The outcome is a limbo in which, for one thing, the communication of what may or may not be going on has seemed to be regarded as mostly superfluous. Even those of us who think that's a mistake can at least cling to the consolation that such a tack is at least consistent with the suspicion that much of the communication era is about little more than the distribution of unadulterated attention-seeking froth.

HRI somehow thought it a good idea to maintain radio silence for half a dozen days until last Thursday's confirmation by the government that Irish racing's return to action is planned for June 29. In that time anxiety about the outlook for an industry worth billions, and which employs thousands, was very real. Yet there wasn't a peep out of its ruling body.

Instead of a statement HRI pumped out mountains of glossy corn about favourite recipes and sporting moments. There were a few 'hilarious' stories as well. And birthdays of course - Faugheen is 12.

It was all 'paaasitive' and the justification for not saying anything about the progress of negotiations with the department went along similar lines. Apparently, if there was nothing good to say then it was best to say nothing. And maybe there really was little of substance to say either way. But if public trust is built on transparency then this blackout was woefully counter-productive.

Everyone realises the communications industry is a misnomer. Communication people are mostly employed to do anything but properly communicate. But these are not normal times and it behoves a semi-state body with form in transparency issues to do better than treat the public as mushrooms to be kept in the dark.

As for when Irish racing will be allowed resume again, anyone who says they're certain about a date should have their drivers licence removed. The one clarification that came out of last Thursday is that June 29 really is the date that government is working towards. Now it's HRI's job to persuade them otherwise. That they have logic on their side will help. But who knows.

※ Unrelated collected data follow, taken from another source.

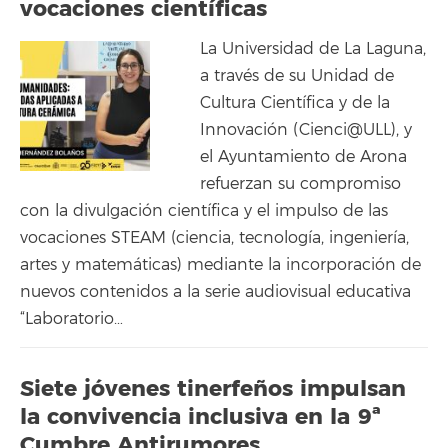
vocaciones científicas
La Universidad de La Laguna,
a través de su Unidad de
Cultura Científica y de la
Innovación (Cienci@ULL), y
el Ayuntamiento de Arona
refuerzan su compromiso
con la divulgación científica y el impulso de las
vocaciones STEAM (ciencia, tecnología, ingeniería,
artes y matemáticas) mediante la incorporación de
nuevos contenidos a la serie audiovisual educativa
“Laboratorio…
Siete jóvenes tinerfeños impulsan
la convivencia inclusiva en la 9ª
Cumbre Antirumores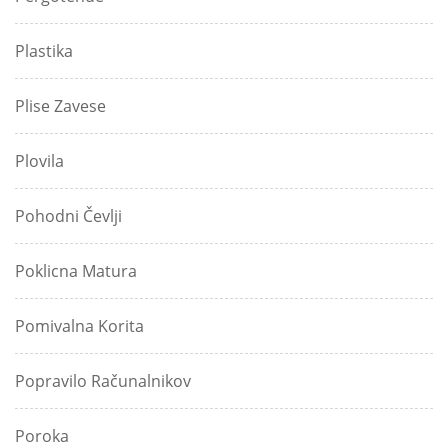
Plastika
Plise Zavese
Plovila
Pohodni Čevlji
Poklicna Matura
Pomivalna Korita
Popravilo Računalnikov
Poroka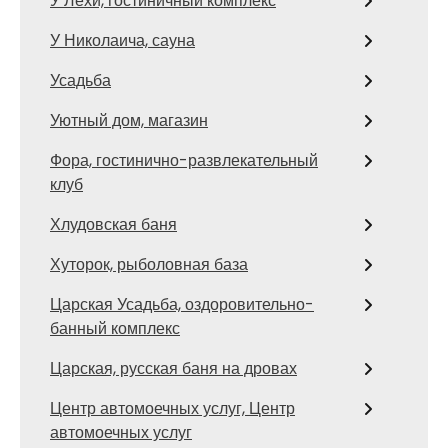
У Лёхи, гостиничный комплекс
У Николаича, сауна
Усадьба
Уютный дом, магазин
Фора, гостинично-развлекательный
клуб
Хлудовская баня
Хуторок, рыболовная база
Царская Усадьба, оздоровительно-
банный комплекс
Царская, русская баня на дровах
Центр автомоечных услуг, Центр
автомоечных услуг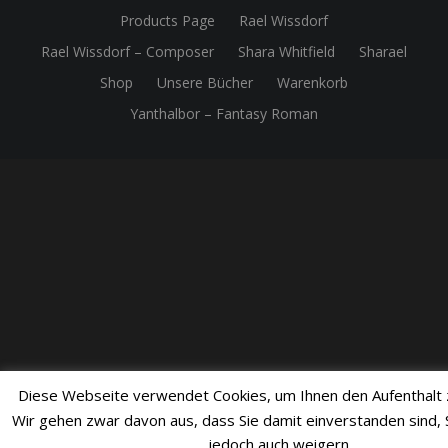
Products Page
Rael Wissdorf
Rael Wissdorf – Composer
Shara Whitfield
Sharael
Shop
Unsere Bücher
Warenkorb
Yanthalbor – Fantasy Roman
Diese Webseite verwendet Cookies, um Ihnen den Aufenthalt z
Wir gehen zwar davon aus, dass Sie damit einverstanden sind, 
jedoch auch weigern.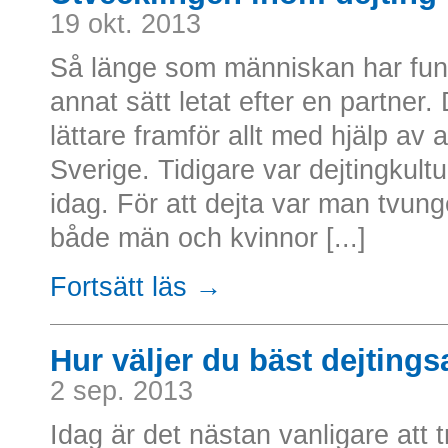
19 okt. 2013
Så länge som människan har funni
annat sätt letat efter en partner. 
lättare framför allt med hjälp av a
Sverige. Tidigare var dejtingkul
idag. För att dejta var man tvunge
både män och kvinnor [...]
Fortsätt läs →
Hur väljer du bäst dejtings
2 sep. 2013
Idag är det nästan vanligare att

Brian Kavanagh has said any decision on a resumption of racing by the government and the National Public Health Emergency Team will be solely based on medical and safety evidence.

Presumably the same applied when the plan was published and such evidence dictated the authorities towards June 29. Much the same evidence was available to those in charge in France where the scale of the Covid emergency is even greater. Each country's officials make their own call. But there's a big discrepancy there.

So hopes that logic applies and steers the authorities towards an earlier date come up against old-style political realities such as the optics of how such a reverse will play out in the public arena. The action of making one sector an exception can make for thorny reactions elsewhere. And unfair as it may be there is a sense out there that racing may be a long-shot when it comes to such a punt.

Even bureaucratically there seems to be a lingering feeling that racing has dirtied its bib too often in recent years yet showed little inclination towards tackling the pressing systemic problems within it prior to the Coronavirus emergency. A lot could yet come down to our old friend perception and how any change of date might look.